No Dia do Goleiro, relembre alguns nomes importantes na história do Vila Nova

Postado em: 26/04/2020 às 10:34

No Dia do Goleiro, relembre alguns nomes importantes na história do Vila Nova
(Foto: O Popular)
No Brasil, o Dia do Goleiro é comemorado em 26 de abril. A data foi escolhida em 1975 por dois professores na escola de Educação Física do exército e é uma homenagem ao Manga, um dos destaques da posição no país. Você se lembra ou conhece alguns dos goleiros mais importantes da história do Vila Nova?
 
Torcedores mais antigos devem se lembrar dos arqueiros de épocas douradas, como Gabriel e Serginho, na época do tetracampeonato. Mas aqui vamos além. O estádio do Vila Nova leva o nome de um dos goleiros do time, que mais tarde se tornou dirigente. Onésio Brasileiro Alvarenga vestiu a camisa colorada na década de 50, nos primórdios da fundação do clube.
 
O Vila conquistou o tetracampeonato inédito do Campeonato Goiano em 1980, o goleiro da época era Gabriel, que disputou a final contra o Anápolis.
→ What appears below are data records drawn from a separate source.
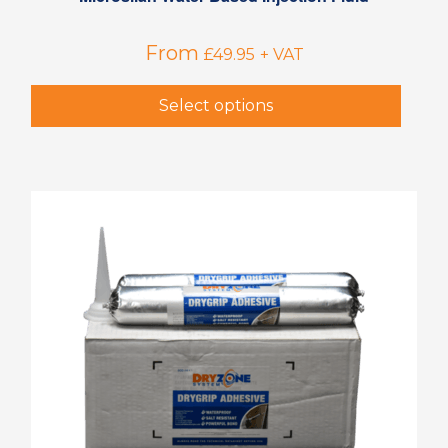
From
£
49.95
+ VAT
Select options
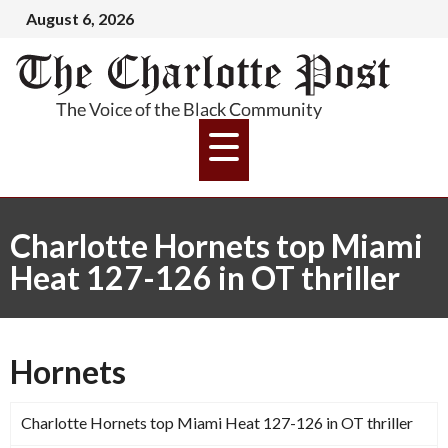
August 6, 2026
Charlotte Hornets top Miami
Heat 127-126 in OT thriller
Hornets
Charlotte Hornets top Miami Heat 127-126 in OT thriller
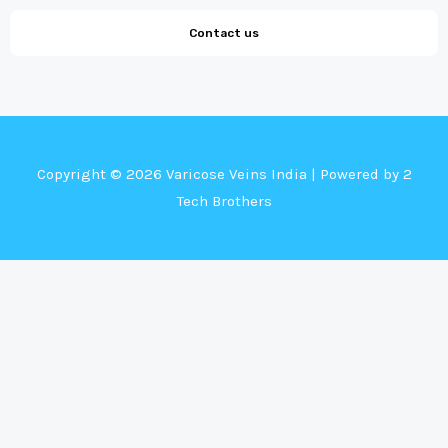
Contact us
Copyright © 2026 Varicose Veins India | Powered by 2
Tech Brothers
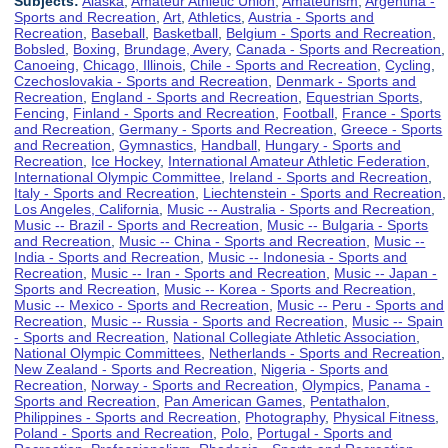
Subjects:
Alaska
,
Amateur Athletic Union
,
Amateurism
,
Argentina -
Sports and Recreation
,
Art
,
Athletics
,
Austria - Sports and
Recreation
,
Baseball
,
Basketball
,
Belgium - Sports and Recreation
,
Bobsled
,
Boxing
,
Brundage, Avery
,
Canada - Sports and Recreation
,
Canoeing
,
Chicago, Illinois
,
Chile - Sports and Recreation
,
Cycling
,
Czechoslovakia - Sports and Recreation
,
Denmark - Sports and
Recreation
,
England - Sports and Recreation
,
Equestrian Sports
,
Fencing
,
Finland - Sports and Recreation
,
Football
,
France - Sports
and Recreation
,
Germany - Sports and Recreation
,
Greece - Sports
and Recreation
,
Gymnastics
,
Handball
,
Hungary - Sports and
Recreation
,
Ice Hockey
,
International Amateur Athletic Federation
,
International Olympic Committee
,
Ireland - Sports and Recreation
,
Italy - Sports and Recreation
,
Liechtenstein - Sports and Recreation
,
Los Angeles, California
,
Music -- Australia - Sports and Recreation
,
Music -- Brazil - Sports and Recreation
,
Music -- Bulgaria - Sports
and Recreation
,
Music -- China - Sports and Recreation
,
Music --
India - Sports and Recreation
,
Music -- Indonesia - Sports and
Recreation
,
Music -- Iran - Sports and Recreation
,
Music -- Japan -
Sports and Recreation
,
Music -- Korea - Sports and Recreation
,
Music -- Mexico - Sports and Recreation
,
Music -- Peru - Sports and
Recreation
,
Music -- Russia - Sports and Recreation
,
Music -- Spain
- Sports and Recreation
,
National Collegiate Athletic Association
,
National Olympic Committees
,
Netherlands - Sports and Recreation
,
New Zealand - Sports and Recreation
,
Nigeria - Sports and
Recreation
,
Norway - Sports and Recreation
,
Olympics
,
Panama -
Sports and Recreation
,
Pan American Games
,
Pentathalon
,
Philippines - Sports and Recreation
,
Photography
,
Physical Fitness
,
Poland - Sports and Recreation
,
Polo
,
Portugal - Sports and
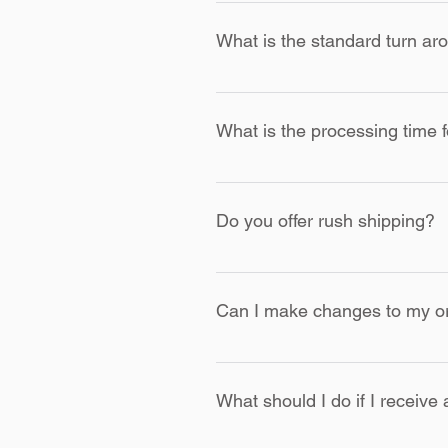
All items produced by KOCI CLoth
decision on any or all returns. Al
What is the standard turn aro
with the item due to a mistake on
Once ordered, items are process
shipping is selected.
What is the processing time 
All custom jackets, letterman ja
Do you offer rush shipping?
Yes, we offer rush shipping for a
Can I make changes to my ord
Due to the custom nature of our 
order carefully before finalizing.
What should I do if I receive 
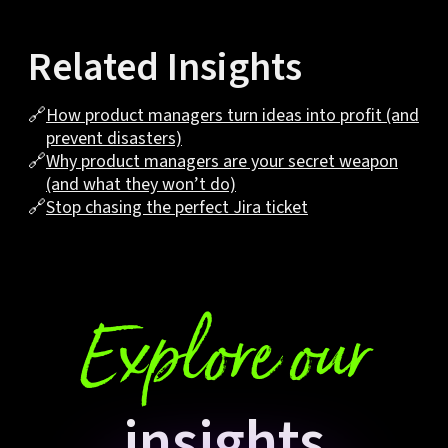
Related Insights
🔗
How product managers turn ideas into profit (and
prevent disasters)
🔗
Why product managers are your secret weapon
(and what they won’t do)
🔗
Stop chasing the perfect Jira ticket
Explore our
insights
Ele foi precedido por Serginho, que na conquista do Tri estava na equipe que bateu o rival por 1x0. Tempos áureos.
 
Na década de 90, dois arqueiros se destacaram: Sérgio Neri e Humberto. O primeiro foi Campeão Goiano em 93 pelo Tigre e ajudou a colocar fim em um jejum de 9 anos sem título. Aquele time tinha Bé, Alfinete e Luciano. O segundo foi o goleiro do primeiro campeonato nacional invicto conquistado pelo Vila Nova, a Série C de 1996. Humberto se destacou no elenco que tinha Bé, Sabino e Roni.
 
Partindo para os anos 2000, o começo do milênio foi proveitoso para o Colorado. Em 2001, o Vila conquistou o Goianão como nada mais, nada menos do que Fernando Prass no gol. O goleiro saiu do Tigre para conquistar o país, sendo convocado para a Seleção Brasileira anos mais tarde. Em 2005, um dos nomes mais lembrados da leva mais nova da torcida: Michel Alves. No Vila, foi campeão do Estadual naquele ano, nos pênaltis, diante do maior rival. É o goleiro do último título estadual do clube.
 
Para fechar a década, um dos últimos ídolos da torcida vilanovense. Em 2008, Max chegava do Botafogo sob muita desconfiança da torcida. Bastou o início do Campeonato Brasileiro da Série B para cair nas graças do pova. Não foi campeão nesse ano, mas fez parte de um elenco que se manteve praticamente o campeonato todo no G4, era capitão e dava exemplo de postura e humildade dentro e fora de campo. Para a maioria da torcida, quando se pensa em goleiro, se pensa no Max.
 
O ano de 2015 foi um dos mais felizes na história recente do Vila. O time conquistou o bicampeonato da Série C, numa campanha emocionante, e teve como camisa 1 o goleiro Edson. Foi o titular durante boa parte do ano, revezando com Wagner Bueno, que hoje é diretor de futebol do Vila Nova.
 
Em 2020, a responsabilidade por fechar o gol e ajudar a levar o Vila de volta à Série B é de Fabrício e Clériston. Fabrício chegou para ser titular, é um dos homens de referência e mais experiência no elenco. Clériston é um dos únicos remanescentes de 2019 e leva consigo o aprendizado de um rebaixamento e tudo o que deve ser diferente para 2020 não ser desastroso como o ano anterior.